◆ WHAT THE EXERCISE ASKS ◆
Once the pictures are set aside, copy the records below exactly as they stand.

══ DATA SHOWN

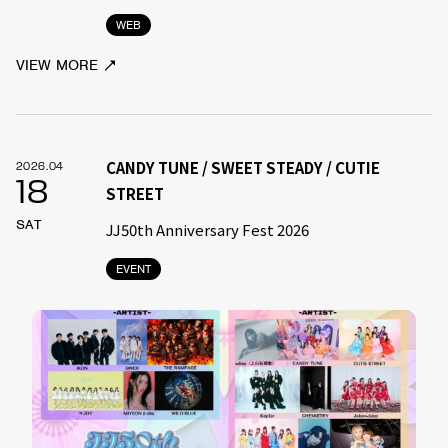
WEB
VIEW MORE
CANDY TUNE / SWEET STEADY / CUTIE
2026.04
18
STREET
SAT
JJ50th Anniversary Fest 2026
EVENT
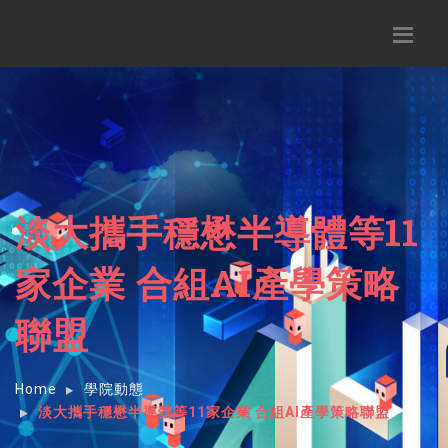
淡大攜手穩懋半導體等11
家企業 合組AI產學策略
聯盟
Home
學院動態
淡大攜手穩懋半導體等11家企業 合組AI產學策略聯盟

════

◆ RESPONSE TO THIS EXERCISE ◆
WEB
VIEW MORE
CANDY TUNE / SWEET STEADY / CUTIE
2026.04
18
STREET
SAT
JJ50th Anniversary Fest 2026
EVENT
淡大攜手穩懋半導體等11
家企業 合組AI產學策略
聯盟
Home
學院動態
淡大攜手穩懋半導體等11家企業 合組AI產學策略聯盟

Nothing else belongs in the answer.